Step 1: establishing an indoor parking lot map;
step 2: according to the parking lot map obtained in the step 1, establishing a reference point in the hidden Markov model, namely a positioning point in the invention, and obtaining an indoor parking lot fingerprint map;
and step 3: distance matrix D of initially-created reference nodes ij And an angle matrix θ ij;
and 4, step 4: selecting pedestrian positioning or vehicle positioning according to the requirements of a user, and if the pedestrian positioning is carried out, calculating the displacement of the pedestrian in sampling time by using a distance measurement module comprising gait detection and step length estimation; if the vehicle is positioned, integrating to obtain the speed according to the accelerometer, and then obtaining the displacement in the sampling time;
and 5: according to the displacement and the angle, a library is built in an off-line stage, and the state transition probability between reference nodes is calculated:
and 6: setting initial probability distribution and establishing a hidden Markov model;
and 7: starting an online positioning stage;
and 8: receiving a VLC-RSS signal;
and step 9: setting the maximum moving speed of a user, multiplying the maximum moving speed by sampling time to be equal to the maximum moving range, determining a candidate set according to the range, and reducing the positioning time;
step 10: calculating the transmission probability B of the reference nodes in the candidate set;
step 11: designing a Viterbi algorithm based on the hidden Markov model of the step 6 and the emission probability B obtained at the online stage of the step 10;
step 12: obtaining a maximum probability reference node by a Viterbi algorithm;
step 13: and (5) finishing the algorithm, and outputting the coordinate in the corresponding fingerprint library with the maximum probability as a positioning result.

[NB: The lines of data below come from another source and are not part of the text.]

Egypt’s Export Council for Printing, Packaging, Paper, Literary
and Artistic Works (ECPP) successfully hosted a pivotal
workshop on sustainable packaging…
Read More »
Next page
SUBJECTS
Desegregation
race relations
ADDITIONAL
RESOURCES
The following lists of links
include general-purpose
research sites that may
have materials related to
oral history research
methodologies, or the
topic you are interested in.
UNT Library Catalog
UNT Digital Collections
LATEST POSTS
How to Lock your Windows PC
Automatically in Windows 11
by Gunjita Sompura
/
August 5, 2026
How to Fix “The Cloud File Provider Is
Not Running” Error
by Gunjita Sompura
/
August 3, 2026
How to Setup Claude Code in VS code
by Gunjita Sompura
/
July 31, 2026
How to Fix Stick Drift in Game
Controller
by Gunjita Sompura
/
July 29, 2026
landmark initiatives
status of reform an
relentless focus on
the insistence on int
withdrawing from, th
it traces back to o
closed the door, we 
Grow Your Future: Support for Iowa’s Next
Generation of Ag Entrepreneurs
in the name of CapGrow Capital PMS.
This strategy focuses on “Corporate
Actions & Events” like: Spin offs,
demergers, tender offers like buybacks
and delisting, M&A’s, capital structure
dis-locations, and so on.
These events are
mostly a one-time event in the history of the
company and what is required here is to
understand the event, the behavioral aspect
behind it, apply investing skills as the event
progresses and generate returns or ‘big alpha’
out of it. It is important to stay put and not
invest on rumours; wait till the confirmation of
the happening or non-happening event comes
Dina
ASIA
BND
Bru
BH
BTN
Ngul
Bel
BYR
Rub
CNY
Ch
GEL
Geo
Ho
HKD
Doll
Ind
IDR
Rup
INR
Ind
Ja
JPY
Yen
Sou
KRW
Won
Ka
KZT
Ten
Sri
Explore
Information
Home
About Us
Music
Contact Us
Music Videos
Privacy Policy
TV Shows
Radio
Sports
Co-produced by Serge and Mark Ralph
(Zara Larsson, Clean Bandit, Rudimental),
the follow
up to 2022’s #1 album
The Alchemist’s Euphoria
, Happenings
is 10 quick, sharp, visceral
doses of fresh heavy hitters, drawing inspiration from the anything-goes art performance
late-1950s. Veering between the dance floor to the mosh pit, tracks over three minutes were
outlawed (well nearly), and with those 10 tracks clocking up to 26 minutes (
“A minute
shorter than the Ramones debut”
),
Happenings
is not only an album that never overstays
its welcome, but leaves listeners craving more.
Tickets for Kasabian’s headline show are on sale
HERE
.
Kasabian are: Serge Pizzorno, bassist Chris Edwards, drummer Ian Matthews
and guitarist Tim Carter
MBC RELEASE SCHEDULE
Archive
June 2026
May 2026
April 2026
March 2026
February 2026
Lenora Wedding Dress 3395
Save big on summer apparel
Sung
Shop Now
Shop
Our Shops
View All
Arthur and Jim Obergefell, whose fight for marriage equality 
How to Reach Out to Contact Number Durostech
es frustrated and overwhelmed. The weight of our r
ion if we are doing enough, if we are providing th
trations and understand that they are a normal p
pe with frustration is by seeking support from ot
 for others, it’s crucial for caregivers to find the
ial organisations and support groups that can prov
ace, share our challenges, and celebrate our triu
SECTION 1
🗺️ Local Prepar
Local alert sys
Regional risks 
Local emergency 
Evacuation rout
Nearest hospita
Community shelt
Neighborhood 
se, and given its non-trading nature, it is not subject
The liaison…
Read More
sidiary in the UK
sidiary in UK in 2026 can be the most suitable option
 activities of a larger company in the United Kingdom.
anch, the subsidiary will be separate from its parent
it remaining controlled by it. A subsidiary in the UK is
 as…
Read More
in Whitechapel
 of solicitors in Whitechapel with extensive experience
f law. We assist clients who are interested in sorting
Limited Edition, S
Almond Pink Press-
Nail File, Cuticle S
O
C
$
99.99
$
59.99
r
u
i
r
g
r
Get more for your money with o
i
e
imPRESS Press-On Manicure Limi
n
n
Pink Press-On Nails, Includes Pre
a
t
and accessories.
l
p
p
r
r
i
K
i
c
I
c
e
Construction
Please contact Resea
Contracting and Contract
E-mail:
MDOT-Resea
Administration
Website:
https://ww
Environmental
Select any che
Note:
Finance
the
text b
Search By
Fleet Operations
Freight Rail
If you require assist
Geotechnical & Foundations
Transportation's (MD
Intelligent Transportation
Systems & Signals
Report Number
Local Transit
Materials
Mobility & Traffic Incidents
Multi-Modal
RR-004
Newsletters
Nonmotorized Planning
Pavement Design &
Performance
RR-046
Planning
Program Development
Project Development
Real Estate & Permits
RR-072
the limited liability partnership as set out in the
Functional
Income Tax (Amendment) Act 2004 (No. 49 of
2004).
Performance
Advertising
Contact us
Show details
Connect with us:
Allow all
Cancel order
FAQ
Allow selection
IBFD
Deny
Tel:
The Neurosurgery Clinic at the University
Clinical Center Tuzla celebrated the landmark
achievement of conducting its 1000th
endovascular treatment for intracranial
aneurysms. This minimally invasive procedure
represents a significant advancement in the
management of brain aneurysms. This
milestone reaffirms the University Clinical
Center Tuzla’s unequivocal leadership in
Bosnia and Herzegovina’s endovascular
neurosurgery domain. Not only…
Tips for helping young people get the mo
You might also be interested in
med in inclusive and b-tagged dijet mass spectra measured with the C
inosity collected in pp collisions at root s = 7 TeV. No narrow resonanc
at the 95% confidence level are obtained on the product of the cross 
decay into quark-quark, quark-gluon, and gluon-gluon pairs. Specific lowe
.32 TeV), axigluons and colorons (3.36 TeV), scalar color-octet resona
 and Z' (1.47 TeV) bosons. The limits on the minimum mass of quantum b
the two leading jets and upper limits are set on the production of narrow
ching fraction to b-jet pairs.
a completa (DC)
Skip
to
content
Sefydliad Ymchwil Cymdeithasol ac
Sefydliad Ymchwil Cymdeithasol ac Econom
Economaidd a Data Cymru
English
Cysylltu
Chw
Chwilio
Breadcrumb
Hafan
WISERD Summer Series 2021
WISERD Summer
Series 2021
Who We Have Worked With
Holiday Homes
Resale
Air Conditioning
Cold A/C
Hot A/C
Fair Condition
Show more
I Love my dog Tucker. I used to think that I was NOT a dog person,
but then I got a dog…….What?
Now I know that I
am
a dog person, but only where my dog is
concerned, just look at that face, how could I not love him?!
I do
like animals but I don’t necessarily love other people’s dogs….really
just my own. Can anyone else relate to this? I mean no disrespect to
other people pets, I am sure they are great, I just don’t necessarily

Finally, it is noted that the above-mentioned embodiments illustrate rather than limit the invention, and that, although the invention has been described in detail with reference to the above-mentioned embodiments, it will be understood by those skilled in the art that various changes in form and details may be made therein without departing from the scope of the invention as defined by the appended claims.